A Porta-Voz de Satã
Assim que a ligação foi completada e ela ouviu um "alô" sonolento do outro lado, começou a falar, de supetão:
- Papai, o senhor tem lido os jornais? Ou visto TV ultimamente?
- Ah... oi filha. Não, você sabe que eu não perco tempo com essas bobagens comerciais.
- Papai, como se não bastasse a perseguição que sempre sofremos, por parte de toda sorte de lunáticos e cristãos fundamentalistas, agora viramos o centro de um escândalo nacional. Se quer saber, estão nos acusando de sequestrar crianças e sacrificá-las em rituais de magia negra! Até aquelas mutilações de gado, que estavam creditando a discos voadores, agora estão colocando na nossa conta!
- Desde que fundei a Igreja de Satã, antes de você nascer, que tinha consciência das dificuldades que teria que enfrentar - ponderou o pai em tom pachorrento. - Ir contra a corrente das religiões estabelecidas nunca foi o caminho mais fácil, mas é o que escolhi trilhar.
- O senhor escolheu, pai - replicou ela enfaticamente. - Eu nasci nele, e há momentos em que me pergunto o que estou fazendo seguindo uma religião que foi abandonada por quase todos os seus adeptos e que hoje se resume praticamente no senhor, em mim, mamãe, e uma lista de mala direta!

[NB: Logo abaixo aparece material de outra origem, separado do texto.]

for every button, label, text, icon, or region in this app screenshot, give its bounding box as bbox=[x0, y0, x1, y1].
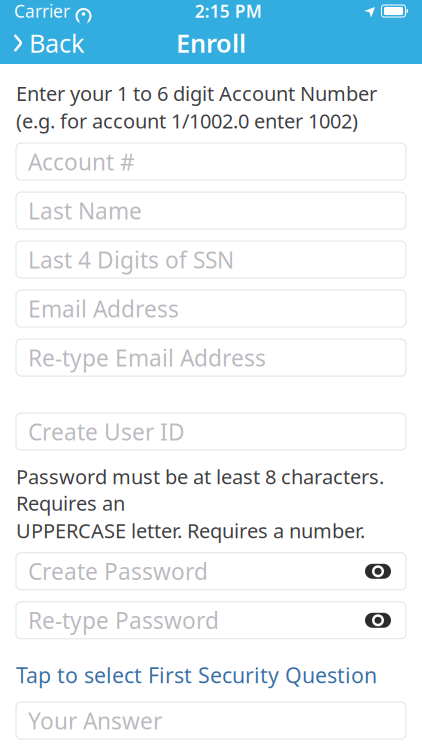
staticText: Your Answer bbox=[28, 706, 162, 736]
staticText: 2:15 PM bbox=[195, 0, 262, 22]
staticText: Create Password bbox=[28, 556, 208, 586]
staticText: Enter your 1 to 6 digit Account Number bbox=[16, 80, 377, 107]
staticText: Re-type Password bbox=[28, 605, 219, 635]
button[interactable]: Create Password bbox=[16, 553, 406, 590]
staticText: Email Address bbox=[28, 294, 179, 324]
staticText: Carrier bbox=[14, 0, 70, 22]
staticText: (e.g. for account 1/1002.0 enter 1002) bbox=[16, 108, 358, 134]
button[interactable]: Your Answer bbox=[16, 702, 406, 739]
staticText: Last Name bbox=[28, 196, 142, 226]
button[interactable]: Tap to select First Security Question bbox=[16, 661, 406, 689]
button[interactable]: Last 4 Digits of SSN bbox=[16, 241, 406, 278]
staticText: Re-type Email Address bbox=[28, 343, 266, 373]
button[interactable]: Account # bbox=[16, 143, 406, 180]
button[interactable]: Re-type Password bbox=[16, 602, 406, 639]
button[interactable]: Create User ID bbox=[16, 413, 406, 450]
staticText: UPPERCASE letter. Requires a number. bbox=[16, 517, 365, 544]
staticText: Enroll bbox=[176, 26, 246, 60]
button[interactable]: Re-type Email Address bbox=[16, 339, 406, 376]
button[interactable]: Email Address bbox=[16, 290, 406, 327]
staticText: Tap to select First Security Question bbox=[16, 661, 377, 689]
button[interactable]: Last Name bbox=[16, 192, 406, 229]
staticText: Last 4 Digits of SSN bbox=[28, 245, 234, 275]
button[interactable]: Back bbox=[0, 22, 97, 64]
staticText: Back bbox=[29, 26, 85, 60]
staticText: Account # bbox=[28, 147, 135, 177]
staticText: Password must be at least 8 characters. … bbox=[16, 463, 384, 516]
staticText: ➤ bbox=[364, 3, 376, 19]
staticText: Create User ID bbox=[28, 417, 185, 447]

Pela primeira vez, ele soou genuinamente preocupado do outro lado.
- Filha, você é a Grande Sacerdotisa da Igreja de Satã... e a última pessoa de quem eu pensaria ouvir tais palavras de descrença.
- Pai, o que eu gostaria de saber é muito simples: quais são seus planos para defender a religião que o senhor mesmo fundou?
- Planos? - Indagou ele, confuso. - Eu não quero ter que me envolver novamente com a mídia comercial, você sabe... muito menos com tabloides sensacionalistas.
- O senhor vai ter que fazer alguma coisa, ou não teremos só loucos dando tiros na porta da Casa Negra... corre o risco de ter que ir dar explicações à polícia!
- Mas que absurdo está dizendo! Somos estudiosos de magia negra, não molestamos crianças, sacrificamos bebês ou coisa assim! Seria muito mais fácil encontrar quem faz esse tipo de coisa em outras religiões mundialmente estabelecidas - protestou ele.
- Certo, pai, mas estas religiões mundialmente estabelecidas possuem porta-vozes que as defendem. Se o senhor, que fundou a igreja, não se levanta para defender seus pontos de vista, quem o fará?
Breve hesitação da parte dele. Finalmente, sugeriu:
- Que tal você, filha?
- Eu?!
- Você - insistiu ele calmamente. - Abaixo de mim, a Grande Sacerdotisa é a pessoa mais indicada para falar no que realmente consiste a Igreja de Satã. Ir pelo mundo, e divulgar nossos ensinamentos.
Foi a vez dela ficar em silêncio. Não era uma decisão fácil. Teria que, quase literalmente, dar a cara à tapa; o satanismo não era exatamente algo bem-vindo no seio das grandes religiões.
- O senhor me quer como sua porta-voz, pai? - Indagou.
- Minha não - corrigiu ele. - Porta-voz de Satã.
- Bem... talvez por um ano... até as coisas se acalmarem - avaliou ela cautelosamente.
- Salve, Satã! - Exclamou o pai, triunfante.
- Salve, Satã! - Repetiu ela, muito mais por força do hábito do que de crença.